If ever an economic period was destined for America’s history books, it’s our current environment. After a long run of living above our means, the concept of credit is being fundamentally revisited. It seems we have entered not just a short period of revenue dislocation, but a seri­ously challenging situation for the rest of 2009 and well into 2010.

When the dust settles, our nation will emerge a more value-oriented society — one that better understands leverage and restraint. Future generations can avoid the mistakes we’ve made by learning how we overcame them.

The Turnaround Professional’s Perspective

There was a time when turnaround practitioners (crisis manager, chief restructuring officers or turnaround advisors) would follow a reasonably standardized process when facing the decision to file for bankruptcy protection. Their response typically involved restructuring a company’s capital structure and operations to strengthen the core business with well-prepared management and sufficient cash to weather the storm.

Today, while the basic concepts of corporate renewal remain valid, even the most astute practitioners cannot easily help clients overcome sustained declining revenues.

Evaluating Credit Issues

As credit quality erodes, so do the various lending options.
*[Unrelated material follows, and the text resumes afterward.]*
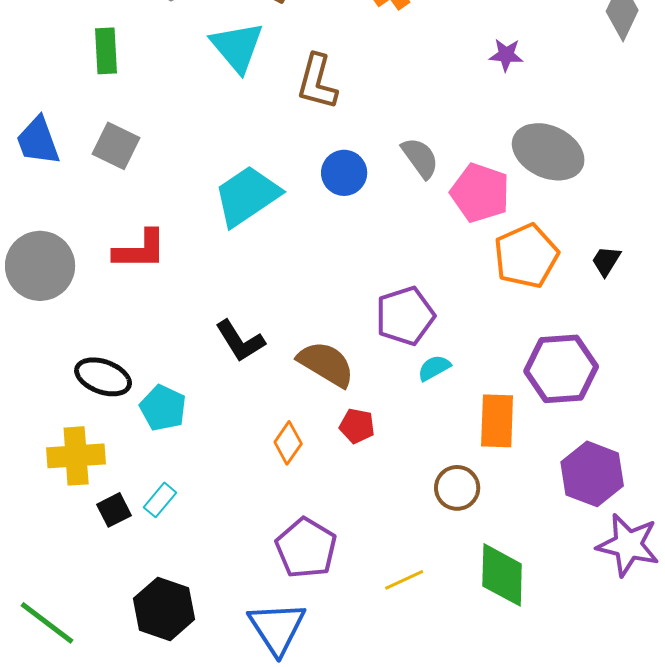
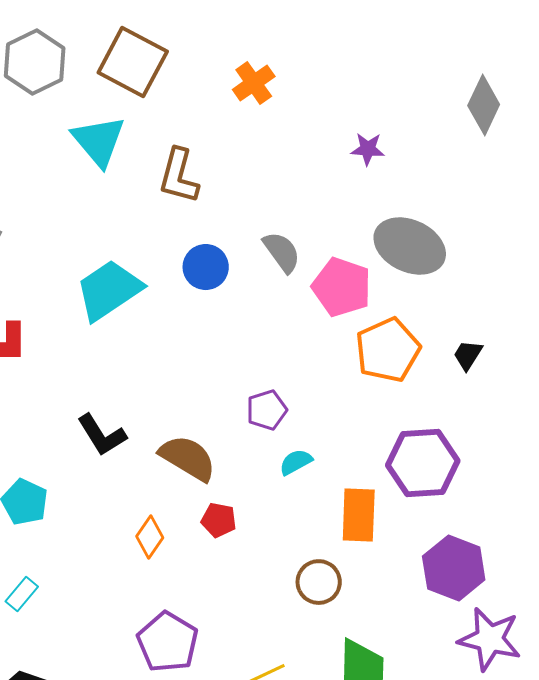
purple pentagon: (405, 316) -> (267, 410), size x0.7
Asset-based lending (ABL) is still occurring, particularly with small companies, but borrowers generally find decreasing advance rates and increased pricing.

For businesses with non-ABL credit agreement issues, the choices include:

  1. Refinance with existing lender or a new lender
  2. Find a buyer to remove the existing lender
  3. Raise equity funds to lessen the debt capital needed
  4. File for bankruptcy protection (Chapter 11)
    • Reorganize, by getting out from under burdensome contracts and unsecured debt;
    • Liquidate and
    • Pursue a Pre-Packaged reorganization or company sale.
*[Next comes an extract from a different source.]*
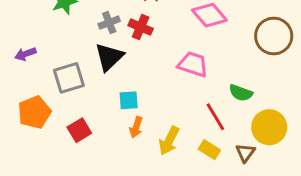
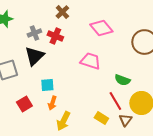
red line: (215, 117) -> (115, 101), moved
red square: (79, 130) -> (24, 104), moved
yellow arrow: (169, 141) -> (63, 121), moved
While the first three alternatives can be problematic, success comes from understanding the issues and expectations of everyone involved.

Choosing the Right Lender

It is important to realize that most lenders are in a period of deleveraging and shrinking their balance sheets. Infusions of capital, whether from Troubled Asset Relief Program (TARP) or other sources, are not inspiring lenders to tack on new business loans.
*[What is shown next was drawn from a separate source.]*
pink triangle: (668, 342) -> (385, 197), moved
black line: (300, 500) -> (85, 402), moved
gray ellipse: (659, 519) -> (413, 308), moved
Companies facing credit agreement renewals or defaults may find different lender reactions. Even a company with decent cash flow may find the going more difficult, as lenders who renew most likely do so at a higher interest rate.

Conversely, the lender may refuse to renew and insist on the company finding alternative capital. Should your company be unsuccessful, return to the lender with data showing the effort made to find other financing.

The lender then has two choices:

  1. Extend the loan at a rate that increases its yield.
  2. Force the company to take action such as a bankruptcy filing or liquidation.

But assets dumped on today’s market may not yield their collateral value.

Factors to Consider in Bankruptcy

According to the American Bankruptcy Institute, business bankruptcies have increased dramatically — from 4,086 in the first quarter of 2006 to more than 11,504 in the third quarter of 2008.

Before filing bankruptcy, your company should:

  • Determine your desired outcome. The end result of the bankruptcy should first be discussed with company advisors. Certain questions must be answered, like is it better for stakeholders to reorganize the company or liquidate assets?
  • Choose favorable options for your situation. If a reorganization is feasible, should you enter Chapter 11, and then propose a reorganization plan, or would a pre-packaged bankruptcy be better?
  • Think about your cash position. Is there sufficient cash to sustain the company? This includes cash on hand, cash to be collected, or cash from a DIP (debtor in possession) loan.
  • Revisit benefits of your long-term contract terms. Being able to accept or reject contracts such as real estate or equipment leases is vital, particularly when locations must be closed or long term leases no longer make sense.
  • Consider your supply chain. What happens if trade creditors are not paid? If the goal is reorganization, then ensuring a future supply chain is important.
  • Consider your customer base. Will the filing of bankruptcy significantly disrupt your customer base?
  • Evaluate your approach to unsecured creditors. Review the number and demeanor of unsecured creditors serving your business. It’s easier to negotiate with a small number of them.
  • Strength of the management team. Is your management team prepared for the rigors of bankruptcy? If not, the process has a low probability of success.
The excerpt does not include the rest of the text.